* WORK INSTRUCTION
Answer with one number only: how many lines in this material contain the word "Dome"?

* INPUT DATA

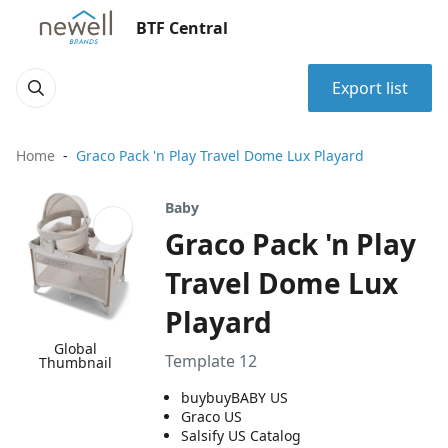
BTF Central
Export list
Home
Graco Pack 'n Play Travel Dome Lux Playard
Baby
Graco Pack 'n Play
Travel Dome Lux
Playard
Global
Template 12
Thumbnail
buybuyBABY US
Graco US
Salsify US Catalog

* OUTPUT OF THE EXERCISE
2